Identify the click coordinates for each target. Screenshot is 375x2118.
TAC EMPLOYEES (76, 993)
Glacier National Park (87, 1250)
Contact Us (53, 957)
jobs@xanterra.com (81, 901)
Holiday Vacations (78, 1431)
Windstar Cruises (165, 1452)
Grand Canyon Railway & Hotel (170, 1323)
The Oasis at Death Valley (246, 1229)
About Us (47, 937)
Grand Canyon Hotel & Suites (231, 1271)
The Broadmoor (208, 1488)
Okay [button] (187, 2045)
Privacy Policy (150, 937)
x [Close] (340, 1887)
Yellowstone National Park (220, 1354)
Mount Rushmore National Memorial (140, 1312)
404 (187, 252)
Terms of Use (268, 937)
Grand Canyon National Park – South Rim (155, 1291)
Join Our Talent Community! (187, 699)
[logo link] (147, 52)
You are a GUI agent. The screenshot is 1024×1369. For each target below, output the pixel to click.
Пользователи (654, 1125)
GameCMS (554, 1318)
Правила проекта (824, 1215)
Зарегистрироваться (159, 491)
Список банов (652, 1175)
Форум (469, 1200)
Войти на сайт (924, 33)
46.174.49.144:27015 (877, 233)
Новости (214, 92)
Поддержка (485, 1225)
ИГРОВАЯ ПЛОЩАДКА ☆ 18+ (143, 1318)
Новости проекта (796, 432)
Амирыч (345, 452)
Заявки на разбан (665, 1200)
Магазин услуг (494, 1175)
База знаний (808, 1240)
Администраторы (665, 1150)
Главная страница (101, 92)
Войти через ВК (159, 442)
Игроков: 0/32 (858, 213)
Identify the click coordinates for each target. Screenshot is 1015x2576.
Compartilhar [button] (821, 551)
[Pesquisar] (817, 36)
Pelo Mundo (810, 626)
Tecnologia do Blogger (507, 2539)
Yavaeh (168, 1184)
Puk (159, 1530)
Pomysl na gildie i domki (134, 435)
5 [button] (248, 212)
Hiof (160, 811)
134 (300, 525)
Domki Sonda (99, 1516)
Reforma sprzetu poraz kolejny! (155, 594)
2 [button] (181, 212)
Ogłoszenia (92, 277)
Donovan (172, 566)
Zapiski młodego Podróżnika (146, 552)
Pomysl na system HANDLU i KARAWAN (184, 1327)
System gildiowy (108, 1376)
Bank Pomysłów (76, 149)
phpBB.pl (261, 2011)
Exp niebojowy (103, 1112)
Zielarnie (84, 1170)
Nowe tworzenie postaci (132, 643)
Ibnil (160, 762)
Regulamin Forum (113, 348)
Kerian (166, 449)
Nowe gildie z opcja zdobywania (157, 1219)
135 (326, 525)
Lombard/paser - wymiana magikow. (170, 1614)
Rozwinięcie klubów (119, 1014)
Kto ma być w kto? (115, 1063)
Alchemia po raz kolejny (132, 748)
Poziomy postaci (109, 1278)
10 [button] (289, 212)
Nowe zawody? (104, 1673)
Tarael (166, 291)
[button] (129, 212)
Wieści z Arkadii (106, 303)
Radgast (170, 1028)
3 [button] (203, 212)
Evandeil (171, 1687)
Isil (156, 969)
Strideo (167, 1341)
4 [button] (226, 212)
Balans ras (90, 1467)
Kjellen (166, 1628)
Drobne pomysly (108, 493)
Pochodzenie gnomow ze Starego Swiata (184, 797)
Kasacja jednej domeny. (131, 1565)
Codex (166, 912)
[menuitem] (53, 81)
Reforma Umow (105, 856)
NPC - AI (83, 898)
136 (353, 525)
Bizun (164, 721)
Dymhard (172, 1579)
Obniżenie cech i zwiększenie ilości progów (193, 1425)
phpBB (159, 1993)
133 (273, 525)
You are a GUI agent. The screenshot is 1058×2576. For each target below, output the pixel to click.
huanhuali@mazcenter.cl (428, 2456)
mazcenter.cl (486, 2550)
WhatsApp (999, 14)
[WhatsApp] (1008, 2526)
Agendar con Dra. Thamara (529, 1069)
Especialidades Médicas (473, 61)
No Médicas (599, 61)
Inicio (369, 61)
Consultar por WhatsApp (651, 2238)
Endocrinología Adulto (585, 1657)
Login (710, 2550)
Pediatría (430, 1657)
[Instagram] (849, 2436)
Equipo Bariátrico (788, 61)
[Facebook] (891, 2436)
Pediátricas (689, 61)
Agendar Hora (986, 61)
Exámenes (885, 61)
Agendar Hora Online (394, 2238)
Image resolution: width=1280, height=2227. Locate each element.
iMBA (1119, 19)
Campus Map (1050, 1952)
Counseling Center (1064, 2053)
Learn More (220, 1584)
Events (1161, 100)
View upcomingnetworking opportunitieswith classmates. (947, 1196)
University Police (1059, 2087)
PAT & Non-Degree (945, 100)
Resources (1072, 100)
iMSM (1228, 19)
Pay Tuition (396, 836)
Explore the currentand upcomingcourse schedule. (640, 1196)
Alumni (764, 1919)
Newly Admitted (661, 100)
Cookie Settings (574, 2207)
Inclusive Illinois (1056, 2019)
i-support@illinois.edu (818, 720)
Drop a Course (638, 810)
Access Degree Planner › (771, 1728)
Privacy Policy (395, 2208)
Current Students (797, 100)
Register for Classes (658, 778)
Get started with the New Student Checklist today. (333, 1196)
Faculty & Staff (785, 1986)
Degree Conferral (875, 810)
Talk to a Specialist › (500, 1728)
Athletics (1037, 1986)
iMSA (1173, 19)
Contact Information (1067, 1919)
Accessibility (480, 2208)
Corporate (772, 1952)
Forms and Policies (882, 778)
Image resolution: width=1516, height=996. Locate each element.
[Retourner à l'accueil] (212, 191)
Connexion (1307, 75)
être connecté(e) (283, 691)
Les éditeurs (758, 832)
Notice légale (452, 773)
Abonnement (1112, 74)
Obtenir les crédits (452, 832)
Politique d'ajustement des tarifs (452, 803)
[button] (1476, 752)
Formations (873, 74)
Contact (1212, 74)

#### TASK INSTRUCTIONS:
Reproduce each line of the records in which "Identify" appears.

#### ANSWER TO THE EXERCISE:
Identify the click coordinates for each target. Screenshot is 375x2118.
Identify the click coordinates for each target. Screenshot is 1015x2576.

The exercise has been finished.